For Orete, that episode caused "a very special atmosphere during the filming in Sagrillas" on the part of the entire team. It was the thirteenth season of Cuéntame and, although the team was already a family after so many years, that filming, that script, that interpretation of Ana Duato, the meaning, what had to be conveyed with it, was a before and after.

Irene Visedo, Inés in the series. Chapter 346, Castaways in a Swimming Pool

In San Gennaro, several high school kids are organizing illegal races. Bruno (Óscar Casas) is present in one of them that doesn't end well. The car collides with another car that is going in the opposite direction and which, unfortunately, is driven by Carlos (Ricardo Gómez) with Karina (Elena Rivera) as co-pilot. In the aftermath of the accident, Mercedes and Antonio begin to suspect that something is wrong with Carlos.

Irene Visedo (Inés Alcántara) chooses, like Jacobo Delgado, a chapter in which it is once again shown how the Alcántaras abandon everything to support one of their own. The family is not living its best moments, but they all put aside their differences to unite in one of the most delicate moments of the Alcántaras.

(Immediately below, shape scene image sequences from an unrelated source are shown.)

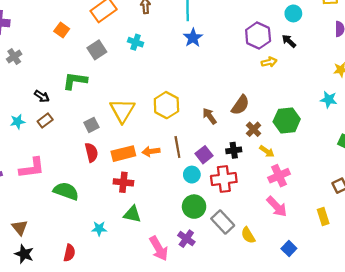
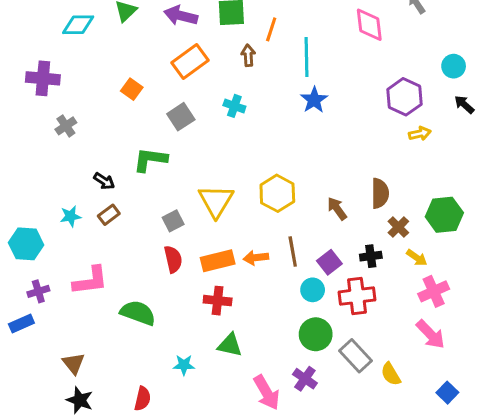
black arrow: (289, 41) -> (464, 104), moved
brown semicircle: (240, 105) -> (380, 193), turned -35

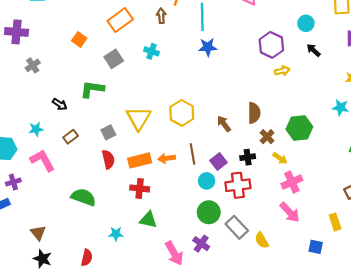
blue star: (314, 100) -> (208, 47), turned 30
brown rectangle: (109, 215) -> (71, 137), moved
pink L-shape: (90, 281) -> (42, 160), moved, turned -112
blue square: (447, 393) -> (316, 247), moved, turned -32

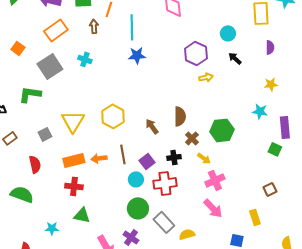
gray square: (114, 59) -> (50, 66), size x1.4
red semicircle: (108, 159) -> (35, 164), moved
yellow semicircle: (262, 240) -> (187, 234), turned 105

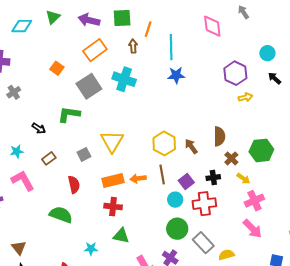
cyan cross: (85, 59) -> (124, 79), size x1.6
yellow hexagon: (113, 116) -> (164, 143), moved

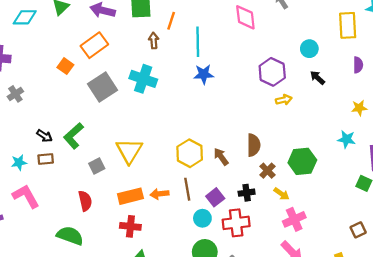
orange rectangle: (95, 50) -> (94, 45), moved
green L-shape: (69, 114) -> (73, 136), moved, turned -50
brown rectangle: (49, 158) -> (46, 159), moved, turned 32

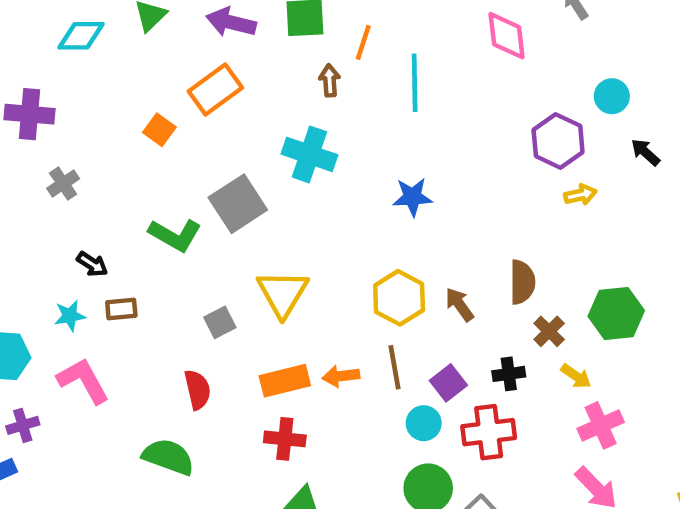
cyan circle: (309, 49) -> (612, 96), moved
blue star: (204, 74) -> (412, 197), moved
gray square: (103, 87) -> (238, 204), moved
black arrow: (44, 136) -> (92, 264), moved
green L-shape: (73, 136) -> (175, 235), moved, turned -108

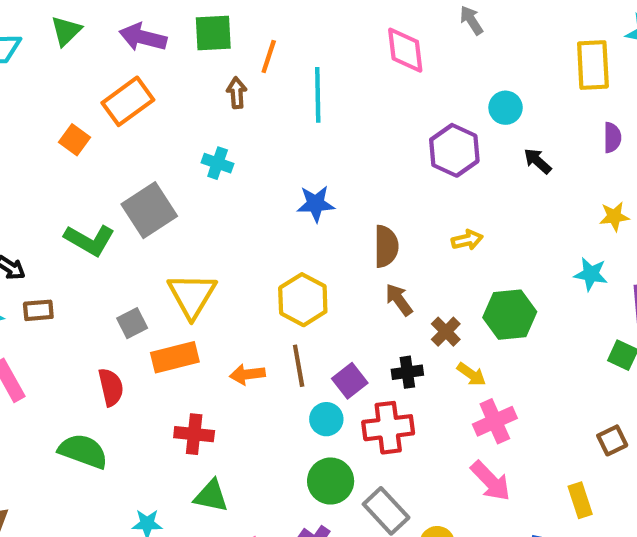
cyan cross: (309, 154) -> (218, 163), size x0.6
yellow arrow: (580, 195) -> (467, 240), moved
brown semicircle: (522, 282) -> (386, 246), moved
brown arrow: (460, 304) -> (399, 300), moved
orange rectangle: (285, 381) -> (175, 357), moved

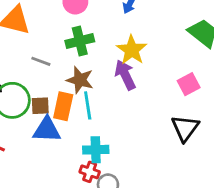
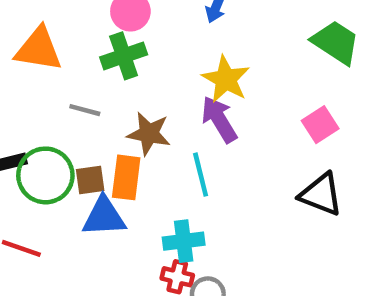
green cross: (80, 41) -> (124, 56), moved
cyan line: (88, 105) -> (201, 175), moved
black triangle: (185, 128) -> (321, 194), turned -40

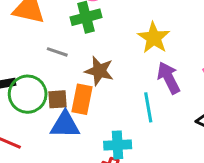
purple arrow: (219, 119) -> (169, 78), moved
cyan line: (201, 175) -> (148, 107), moved

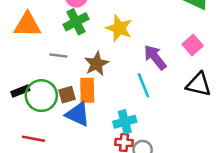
yellow star: (154, 38) -> (119, 28), moved
brown star: (99, 71) -> (96, 64), turned -30
blue triangle: (65, 125) -> (78, 114), turned 36

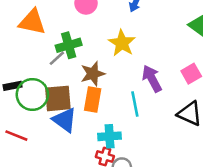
green cross: (76, 22) -> (69, 45), moved
gray line: (58, 55) -> (57, 58), turned -60
orange rectangle: (87, 90) -> (93, 100), moved
brown square: (67, 95) -> (58, 98), size x1.6

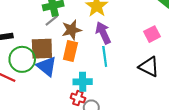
gray line: (57, 58) -> (52, 20), moved
purple arrow: (152, 79) -> (103, 33), moved
green circle: (32, 95) -> (22, 59), moved

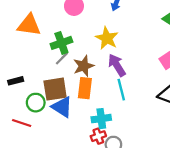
green circle: (22, 59) -> (36, 103), size x0.7
red cross: (78, 98) -> (98, 136), turned -32

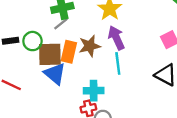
brown star: (84, 66) -> (90, 46), moved
orange rectangle: (85, 88) -> (69, 52), moved
green circle: (36, 103) -> (32, 41), moved

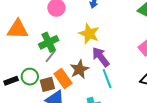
orange rectangle: (69, 52) -> (63, 78), turned -36
brown square: (50, 54) -> (47, 84), size x0.7

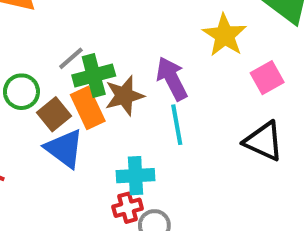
yellow star: (89, 34) -> (225, 35), moved
green cross: (49, 42) -> (94, 75), moved
brown square: (47, 84) -> (54, 114), turned -35

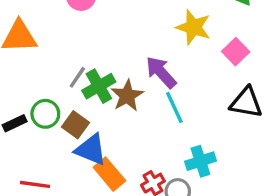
orange rectangle: (88, 108) -> (109, 174), moved
cyan cross: (136, 176) -> (200, 161), moved

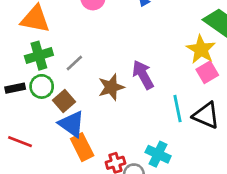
yellow star: (193, 27) -> (201, 49), moved
green cross: (99, 86) -> (39, 56), moved
cyan line: (174, 108) -> (177, 109), moved
cyan cross: (200, 161) -> (158, 154), turned 30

But that's not all. This episode is where Carlos' cocaine addiction explodes and is loaded with mythical scenes from the series. The first of them, that of Karina and Carlos in the car minutes before the accident, and in which Karina tells Carlos that she has told her father what is happening to him with cocaine. But, above all, the choice of this episode is due to the final scene: the conversation between Antonio and Carlos in the hospital and the end of the episode with Carlos and Antonio in the planetarium watching the Milky Way while Ship to Venus by Mecano plays in the background.

While Carlos talks to his sister Maria on the phone, Antonio rolls up a 1,000 peseta bill and snorts a line of cocaine. "Son, I'm trying to understand you. What's good for you will be good for me, I say." Carlos first panics and then takes all his anger out on his father. "Be ashamed of what? What do you put all your paycheck up your nose about?" The scene is, once again, key to understanding the sacrifices and sufferings of a family at a time when cocaine was beginning to destroy many lives. And, above all, to show "the omnipresent role" of Antonio "as a father".